A companhia sediada na Califórnia vem montando os modelos mais baratos do iPhone na Índia desde 2017 e começou a produzir lá seu mais novo iPhone 14 semanas após o lançamento no ano passado. O JP Morgan estima que um quarto de todos os iPhones serão produzidos na Índia até 2025.
As autoridades indianas torcem para que a presença da Apple estimule outras empresas a irem para o país. “Muitas vezes você tem empresas-âncora que estabelecem a tendência”, disse em uma entrevista o ministro do Comércio e Indústria, Piyush Goyal. “Acreditamos que isso enviará um forte sinal para outras companhias na Europa, América e Japão”.
A Apple vem pressionando os fornecedores para se diversificarem além da China, depois que muitos sofreram com a paralisação da produção durante os lockdowns da covid. Enquanto isso, aumentam as tensões geopolíticas entre os EUA e a China, além de entre Pequim e Taiwan, onde a Foxconn Technology Group, principal fornecedora da Apple, tem sua sede.
A Foxconn deverá aumentar a produção de iPhones na unidade que possui perto da cidade indiana de Chennai. Ela almeja aumentar a produção do iPhone para cerca de 20 milhões de unidades anuais até 2024, e triplicar o número de trabalhadores para até 100.000, segundo publicou o “The Wall Street Journal”. Um porta-voz da Apple não quis comentar.
A índia obteve progressos na superação de algumas barreiras aos negócios. Em 2014, o primeiro-ministro Narendra Modi anunciou o “Make in India”, um esforço para aumentar a produção industrial. A Índia digitalizou muitos serviços do governo e acelerou a construção de ferrovias, aeroportos, portos de embarque de contêineres e geração de eletricidade.
Apesar de todo esse progresso, não está claro se isso é suficiente para diferenciar a Índia. Jules Shih, diretor em Chennai da TAITRA, a agência de promoção comercial de Taiwan, disse que a Índia tornou-se um lugar mais fácil para fazer negócios, mas em muitos aspectos ela ainda fica atrás de outros países.
Pode levar mais tempo para se conseguir terrenos e aprovações para a construção de uma fábrica na Índia, e obter vistos para técnicos, gerentes e engenheiros estrangeiros é um processo demorado, segundo Shih. “Sentimos que eles não têm um objetivo uniforme integrado via agências, para fazer o Make in India acontecer mais rapidamente”, afirma ele.

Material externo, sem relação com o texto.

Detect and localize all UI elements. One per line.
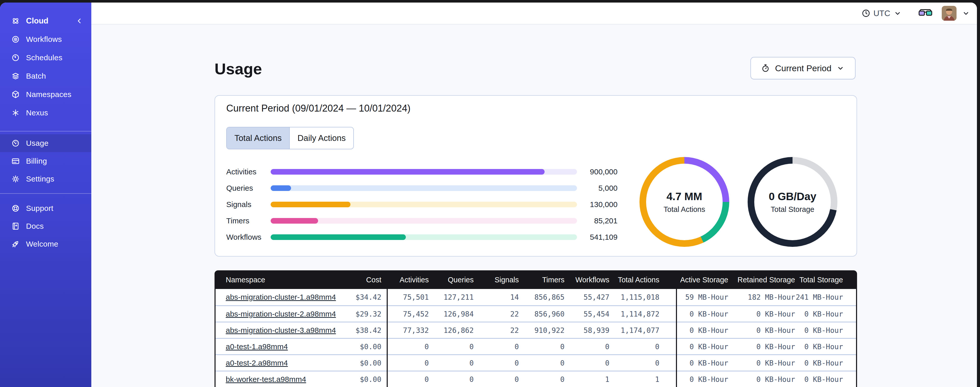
sidebar-item-settings[interactable]: Settings [0, 170, 91, 188]
activities-bar-fill [270, 169, 544, 174]
cost-cell: $34.42 [356, 293, 381, 301]
bar-value: 5,000 [598, 184, 617, 192]
total-storage-cell: 0 KB-Hour [804, 375, 843, 384]
tab-daily-actions[interactable]: Daily Actions [289, 127, 353, 149]
sidebar-item-label: Nexus [26, 109, 48, 117]
total-actions-cell: 0 [655, 342, 659, 351]
welcome-rocket-icon [11, 240, 20, 248]
queries-bar-track [270, 186, 577, 191]
sidebar-item-schedules[interactable]: Schedules [0, 48, 91, 67]
timezone-selector[interactable]: UTC [862, 9, 902, 18]
retained-storage-cell: 0 KB-Hour [756, 310, 795, 318]
activities-cell: 75,501 [403, 293, 429, 301]
queries-cell: 0 [469, 342, 474, 351]
sidebar-item-billing[interactable]: Billing [0, 152, 91, 170]
queries-cell: 126,862 [444, 326, 474, 334]
workflows-cell: 55,427 [584, 293, 609, 301]
cost-cell: $0.00 [360, 342, 381, 351]
table-row: abs-migration-cluster-3.a98mm4 $38.42 77… [216, 321, 856, 338]
feedback-glasses-icon[interactable] [918, 8, 932, 18]
retained-storage-cell: 182 MB-Hour [748, 293, 795, 301]
queries-cell: 126,984 [444, 310, 474, 318]
topbar: UTC [91, 3, 977, 24]
workflows-bar-track [270, 234, 577, 240]
namespace-link[interactable]: abs-migration-cluster-1.a98mm4 [226, 293, 336, 301]
bar-label: Queries [226, 184, 253, 192]
workflows-icon [11, 35, 20, 44]
sidebar-divider [0, 193, 91, 194]
total-storage-cell: 0 KB-Hour [804, 342, 843, 351]
actions-view-toggle: Total Actions Daily Actions [226, 127, 354, 149]
user-menu-chevron-icon[interactable] [962, 9, 970, 18]
table-row: a0-test-2.a98mm4 $0.00 0 0 0 0 0 0 0 KB-… [216, 354, 856, 371]
sidebar-item-workflows[interactable]: Workflows [0, 30, 91, 48]
activities-cell: 0 [425, 359, 429, 367]
bar-label: Timers [226, 216, 250, 225]
sidebar-item-namespaces[interactable]: Namespaces [0, 85, 91, 104]
column-header-timers: Timers [542, 275, 565, 284]
bar-label: Workflows [226, 233, 261, 241]
app-window: Cloud Workflows Schedules [0, 3, 977, 387]
sidebar-item-label: Workflows [26, 35, 62, 44]
bar-value: 85,201 [594, 216, 617, 225]
sidebar-item-docs[interactable]: Docs [0, 217, 91, 235]
namespace-usage-table: Namespace Cost Activities Queries Signal… [215, 270, 857, 387]
stopwatch-icon [761, 64, 770, 72]
column-header-signals: Signals [495, 275, 519, 284]
signals-cell: 14 [510, 293, 519, 301]
temporal-logo-icon [11, 17, 20, 25]
timers-bar-fill [270, 218, 318, 224]
bar-value: 541,109 [590, 233, 617, 241]
total-storage-cell: 0 KB-Hour [804, 326, 843, 334]
sidebar-item-nexus[interactable]: Nexus [0, 104, 91, 122]
total-storage-value: 0 GB/Day [769, 190, 816, 203]
sidebar-item-support[interactable]: Support [0, 199, 91, 217]
table-group-divider [676, 289, 677, 387]
timezone-label: UTC [873, 9, 890, 18]
donut-center: 4.7 MM Total Actions [646, 164, 722, 240]
bar-label: Signals [226, 200, 251, 209]
namespace-link[interactable]: a0-test-2.a98mm4 [226, 359, 288, 367]
sidebar-collapse-icon[interactable] [75, 17, 84, 25]
usage-gauge-icon [11, 139, 20, 147]
sidebar-nav-footer: Support Docs Welcome [0, 199, 91, 253]
retained-storage-cell: 0 KB-Hour [756, 359, 795, 367]
workflows-cell: 58,939 [584, 326, 609, 334]
table-row: a0-test-1.a98mm4 $0.00 0 0 0 0 0 0 0 KB-… [216, 338, 856, 354]
total-actions-donut: 4.7 MM Total Actions [640, 157, 729, 247]
cost-cell: $29.32 [356, 310, 381, 318]
docs-book-icon [11, 222, 20, 230]
active-storage-cell: 0 KB-Hour [689, 342, 728, 351]
workflows-cell: 0 [605, 342, 609, 351]
bar-row-timers: Timers 85,201 [226, 213, 617, 229]
bar-row-activities: Activities 900,000 [226, 164, 617, 180]
namespace-link[interactable]: a0-test-1.a98mm4 [226, 342, 288, 351]
retained-storage-cell: 0 KB-Hour [756, 375, 795, 384]
workflows-cell: 0 [605, 359, 609, 367]
activities-bar-track [270, 169, 577, 174]
namespace-link[interactable]: abs-migration-cluster-2.a98mm4 [226, 310, 336, 318]
sidebar-item-batch[interactable]: Batch [0, 67, 91, 85]
bar-label: Activities [226, 168, 256, 176]
namespace-link[interactable]: abs-migration-cluster-3.a98mm4 [226, 326, 336, 335]
namespace-link[interactable]: bk-worker-test.a98mm4 [226, 375, 306, 384]
current-period-card: Current Period (09/01/2024 — 10/01/2024)… [215, 95, 857, 257]
chevron-down-icon [893, 9, 902, 18]
activities-cell: 0 [425, 375, 429, 384]
timers-bar-track [270, 218, 577, 224]
main-content: Usage Current Period Current Period (09/… [91, 24, 977, 387]
sidebar-item-welcome[interactable]: Welcome [0, 235, 91, 253]
sidebar-item-usage[interactable]: Usage [0, 134, 91, 152]
sidebar-item-label: Docs [26, 222, 44, 230]
timers-cell: 0 [560, 375, 565, 384]
period-selector-button[interactable]: Current Period [751, 57, 856, 79]
bar-value: 900,000 [590, 168, 617, 176]
donut-center: 0 GB/Day Total Storage [754, 164, 831, 240]
active-storage-cell: 0 KB-Hour [689, 310, 728, 318]
user-avatar[interactable] [942, 6, 956, 21]
activities-cell: 0 [425, 342, 429, 351]
tab-total-actions[interactable]: Total Actions [227, 127, 289, 149]
total-storage-cell: 0 KB-Hour [804, 359, 843, 367]
total-storage-donut: 0 GB/Day Total Storage [748, 157, 837, 247]
timers-cell: 910,922 [535, 326, 565, 334]
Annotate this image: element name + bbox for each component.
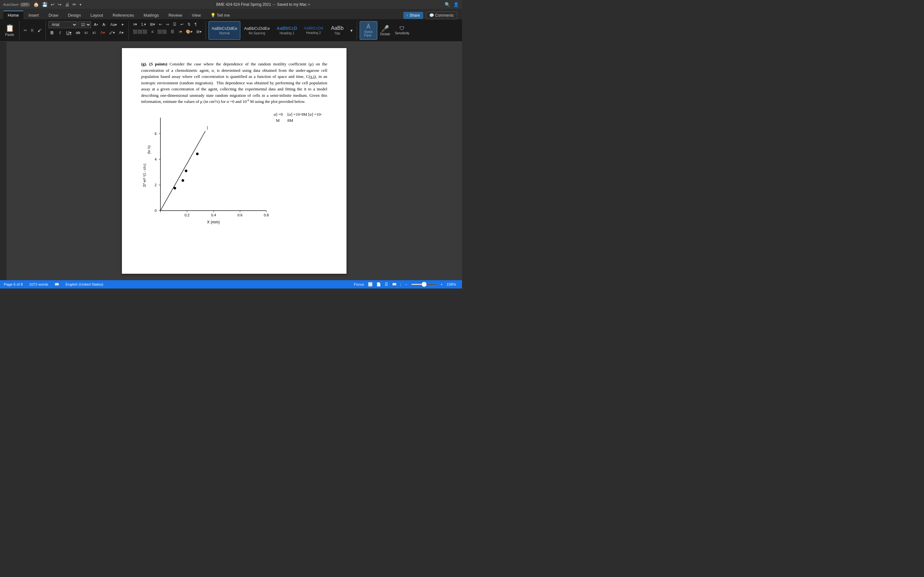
save-status: Saved to my Mac — [277, 2, 307, 7]
tab-tell-me[interactable]: 💡 Tell me — [206, 11, 234, 19]
dictate-button[interactable]: 🎤 Dictate — [378, 23, 392, 37]
font-size-selector[interactable]: 12 — [78, 21, 91, 28]
tab-mailings[interactable]: Mailings — [139, 11, 164, 19]
format-painter-button[interactable]: 🖌 — [36, 27, 43, 34]
borders-button[interactable]: ⊞▾ — [195, 29, 203, 35]
autosave-state[interactable]: OFF — [20, 3, 30, 7]
style-heading1[interactable]: AaBbCcD Heading 1 — [274, 21, 300, 40]
tab-insert[interactable]: Insert — [24, 11, 44, 19]
doc-name: BME 424-524 Final Spring 2021 — [216, 2, 271, 7]
highlight-button[interactable]: 🖊▾ — [107, 29, 116, 36]
zoom-decrease-button[interactable]: − — [405, 282, 407, 286]
show-marks-button[interactable]: ¶ — [193, 21, 198, 27]
cut-button[interactable]: ✂ — [22, 27, 29, 34]
bullets-button[interactable]: ≡▾ — [131, 21, 139, 27]
proofing-icon[interactable]: 📖 — [55, 282, 59, 287]
sensitivity-icon: 🛡 — [399, 26, 405, 31]
tab-home[interactable]: Home — [3, 11, 23, 19]
customize-icon[interactable]: ✏ — [73, 2, 76, 7]
sort-button[interactable]: ⇅ — [186, 21, 192, 27]
layout-icon[interactable]: 📄 — [376, 282, 381, 287]
share-icon: ↑ — [407, 13, 409, 18]
immersive-icon[interactable]: 📖 — [392, 282, 397, 287]
tab-view[interactable]: View — [187, 11, 205, 19]
clear-format-button[interactable]: ✦ — [120, 21, 126, 28]
paste-button[interactable]: 📋 Paste — [3, 23, 17, 37]
paragraph-group: ≡▾ 1.▾ ⊞▾ ⇐ ⇒ ☰ ↩ ⇅ ¶ ⬛⬛⬛ ≡ ⬛⬛ ☰ ↕▾ 🎨▾ ⊞… — [131, 21, 206, 40]
dropdown-icon[interactable]: ▾ — [79, 3, 81, 7]
tab-review[interactable]: Review — [164, 11, 187, 19]
increase-indent-button[interactable]: ⇒ — [164, 21, 171, 27]
font-group: Arial 12 A+ A- Aa▾ ✦ B I U▾ ab x2 x2 A▾ … — [48, 21, 129, 40]
undo-icon[interactable]: ↩ — [51, 2, 55, 7]
word-count: 1072 words — [29, 282, 48, 286]
line-spacing-button[interactable]: ↕▾ — [176, 29, 184, 35]
zoom-level[interactable]: 158% — [447, 282, 458, 286]
svg-point-25 — [196, 153, 199, 155]
mark-button[interactable]: ☰ — [171, 21, 178, 27]
font-name-selector[interactable]: Arial — [48, 21, 78, 28]
subscript-button[interactable]: x2 — [83, 29, 90, 36]
svg-text:X (mm): X (mm) — [207, 220, 220, 224]
zoom-slider[interactable] — [411, 284, 437, 285]
list-view-icon[interactable]: ☰ — [384, 282, 388, 287]
underline-button[interactable]: U▾ — [65, 29, 73, 36]
autosave-label: AutoSave — [3, 3, 19, 6]
share-button[interactable]: ↑ Share — [403, 12, 423, 19]
tab-references[interactable]: References — [108, 11, 138, 19]
style-normal[interactable]: AaBbCcDdEe Normal — [208, 21, 240, 40]
styles-group: AaBbCcDdEe Normal AaBbCcDdEe No Spacing … — [208, 21, 357, 40]
multilevel-button[interactable]: ⊞▾ — [148, 21, 157, 27]
content-area[interactable]: (g). (5 points) Consider the case where … — [6, 42, 462, 280]
ruler-left — [0, 42, 6, 280]
text-color-button[interactable]: A▾ — [118, 29, 125, 36]
svg-point-23 — [174, 187, 176, 189]
search-icon[interactable]: 🔍 — [445, 2, 450, 7]
decrease-indent-button[interactable]: ⇐ — [157, 21, 164, 27]
svg-text:0.8: 0.8 — [264, 213, 268, 217]
tab-draw[interactable]: Draw — [44, 11, 63, 19]
tab-design[interactable]: Design — [63, 11, 86, 19]
status-bar: Page 6 of 8 1072 words 📖 English (United… — [0, 280, 462, 288]
justify-button[interactable]: ☰ — [169, 29, 176, 35]
font-color-button[interactable]: A▾ — [99, 29, 107, 36]
comments-button[interactable]: 💬 Comments — [426, 11, 457, 19]
right-tools-group: Ā StylesPane 🎤 Dictate 🛡 Sensitivity — [360, 21, 414, 40]
sensitivity-button[interactable]: 🛡 Sensitivity — [393, 24, 411, 36]
style-heading2[interactable]: AaBbCcDd Heading 2 — [301, 21, 326, 40]
rtl-button[interactable]: ↩ — [179, 21, 185, 27]
styles-pane-button[interactable]: Ā StylesPane — [360, 21, 377, 40]
redo-icon[interactable]: ↪ — [58, 2, 61, 7]
focus-icon[interactable]: ⬜ — [368, 282, 373, 287]
decrease-font-button[interactable]: A- — [101, 21, 108, 28]
shading-button[interactable]: 🎨▾ — [184, 29, 194, 35]
case-button[interactable]: Aa▾ — [109, 21, 119, 28]
superscript-button[interactable]: x2 — [91, 29, 98, 36]
document-page: (g). (5 points) Consider the case where … — [122, 48, 347, 274]
strikethrough-button[interactable]: ab — [74, 29, 81, 36]
copy-button[interactable]: ⎘ — [29, 27, 35, 34]
increase-font-button[interactable]: A+ — [92, 21, 100, 28]
more-styles-button[interactable]: ▾ — [349, 27, 354, 34]
print-icon[interactable]: 🖨 — [65, 2, 69, 7]
bold-button[interactable]: B — [48, 29, 55, 36]
toolbar-row1: 📋 Paste ✂ ⎘ 🖌 Arial 12 A+ A- Aa▾ ✦ B I U… — [0, 19, 462, 42]
tab-layout[interactable]: Layout — [86, 11, 107, 19]
statusbar-right: Focus ⬜ 📄 ☰ 📖 | − + 158% — [354, 282, 458, 287]
profile-icon[interactable]: 👤 — [453, 2, 459, 7]
svg-text:[: [ — [207, 126, 208, 129]
italic-button[interactable]: I — [57, 29, 63, 36]
align-center-button[interactable]: ≡ — [150, 29, 155, 35]
style-title[interactable]: AaBb Title — [327, 21, 348, 40]
zoom-separator: | — [401, 282, 401, 286]
autosave-toggle[interactable]: AutoSave OFF — [3, 3, 30, 7]
home-icon[interactable]: 🏠 — [33, 2, 39, 7]
focus-button[interactable]: Focus — [354, 282, 364, 286]
save-icon[interactable]: 💾 — [42, 2, 47, 7]
align-right-button[interactable]: ⬛⬛ — [156, 29, 168, 35]
main-area: (g). (5 points) Consider the case where … — [0, 42, 462, 280]
zoom-increase-button[interactable]: + — [441, 282, 443, 286]
numbering-button[interactable]: 1.▾ — [139, 21, 148, 27]
align-left-button[interactable]: ⬛⬛⬛ — [131, 29, 149, 35]
style-no-spacing[interactable]: AaBbCcDdEe No Spacing — [241, 21, 273, 40]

Algumas empresas consideram oneroso o processo de reivindicação de incentivos ligados à produção. A gigante tecnológica sul-coreana Samsung está discutindo com as autoridades o valor desse desconto. Um porta-voz da Samsung da Índia disse que a companhia está comprometida em ser uma parceira da Índia e trabalhar para fazer do plano um sucesso.
A escassez de mão-de-obra começa a aparecer em centros industriais indianos, segundo autoridades locais e empresas. Isso porque, ao contrário da China, muitos trabalhadores relutam em mudar para longe de onde nasceram para procurar emprego. Os sindicatos são mais fortes na Índia do que na China.